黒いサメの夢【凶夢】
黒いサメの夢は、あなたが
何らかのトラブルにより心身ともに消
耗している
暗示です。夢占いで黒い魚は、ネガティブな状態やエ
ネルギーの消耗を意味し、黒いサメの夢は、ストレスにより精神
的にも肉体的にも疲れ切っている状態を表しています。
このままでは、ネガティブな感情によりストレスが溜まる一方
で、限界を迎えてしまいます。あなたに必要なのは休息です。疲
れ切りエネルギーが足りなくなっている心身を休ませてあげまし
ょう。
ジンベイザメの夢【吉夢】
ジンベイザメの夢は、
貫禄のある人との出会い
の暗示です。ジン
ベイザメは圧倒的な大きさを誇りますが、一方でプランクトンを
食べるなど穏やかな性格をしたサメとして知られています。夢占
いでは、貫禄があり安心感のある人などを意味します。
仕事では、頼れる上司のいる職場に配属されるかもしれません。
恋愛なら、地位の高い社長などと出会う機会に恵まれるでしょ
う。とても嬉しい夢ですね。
-*-
* [WORK INSTRUCTION]: The data are to be transcribed in full, exactly as given.

* [EXERCISE RESPONSE]:
黒いサメの夢【凶夢】
黒いサメの夢は、あなたが
何らかのトラブルにより心身ともに消
耗している
暗示です。夢占いで黒い魚は、ネガティブな状態やエ
ネルギーの消耗を意味し、黒いサメの夢は、ストレスにより精神
的にも肉体的にも疲れ切っている状態を表しています。
このままでは、ネガティブな感情によりストレスが溜まる一方
で、限界を迎えてしまいます。あなたに必要なのは休息です。疲
れ切りエネルギーが足りなくなっている心身を休ませてあげまし
ょう。
ジンベイザメの夢【吉夢】
ジンベイザメの夢は、
貫禄のある人との出会い
の暗示です。ジン
ベイザメは圧倒的な大きさを誇りますが、一方でプランクトンを
食べるなど穏やかな性格をしたサメとして知られています。夢占
いでは、貫禄があり安心感のある人などを意味します。
仕事では、頼れる上司のいる職場に配属されるかもしれません。
恋愛なら、地位の高い社長などと出会う機会に恵まれるでしょ
う。とても嬉しい夢ですね。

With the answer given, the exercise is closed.